[[ RECORD SET open ]]
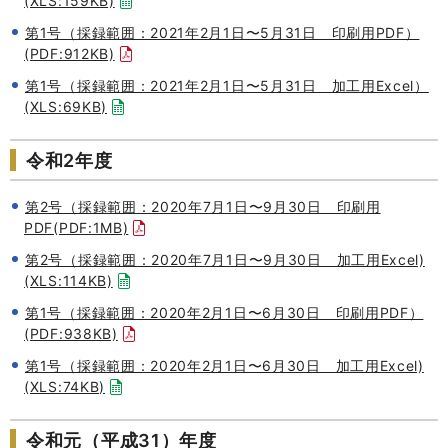
(XLS:159KB)
第1号（採録範囲：2021年2月1日〜5月31日 印刷用PDF）
(PDF:912KB)
第1号（採録範囲：2021年2月1日〜5月31日 加工用Excel）
(XLS:69KB)
令和2年度
第2号（採録範囲：2020年7月1日〜9月30日 印刷用
PDF(PDF:1MB)
第2号（採録範囲：2020年7月1日〜9月30日 加工用Excel)
(XLS:114KB)
第1号（採録範囲：2020年2月1日〜6月30日 印刷用PDF）
(PDF:938KB)
第1号（採録範囲：2020年2月1日〜6月30日 加工用Excel)
(XLS:74KB)
令和元（平成31）年度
[[ RECORD SET closed ]]
WHAT THIS TASK INVOLVES: The data above is to be printed exactly, all of it, except for the pictures.

RESULT:
(XLS:159KB)
第1号（採録範囲：2021年2月1日〜5月31日 印刷用PDF）
(PDF:912KB)
第1号（採録範囲：2021年2月1日〜5月31日 加工用Excel）
(XLS:69KB)
令和2年度
第2号（採録範囲：2020年7月1日〜9月30日 印刷用
PDF(PDF:1MB)
第2号（採録範囲：2020年7月1日〜9月30日 加工用Excel)
(XLS:114KB)
第1号（採録範囲：2020年2月1日〜6月30日 印刷用PDF）
(PDF:938KB)
第1号（採録範囲：2020年2月1日〜6月30日 加工用Excel)
(XLS:74KB)
令和元（平成31）年度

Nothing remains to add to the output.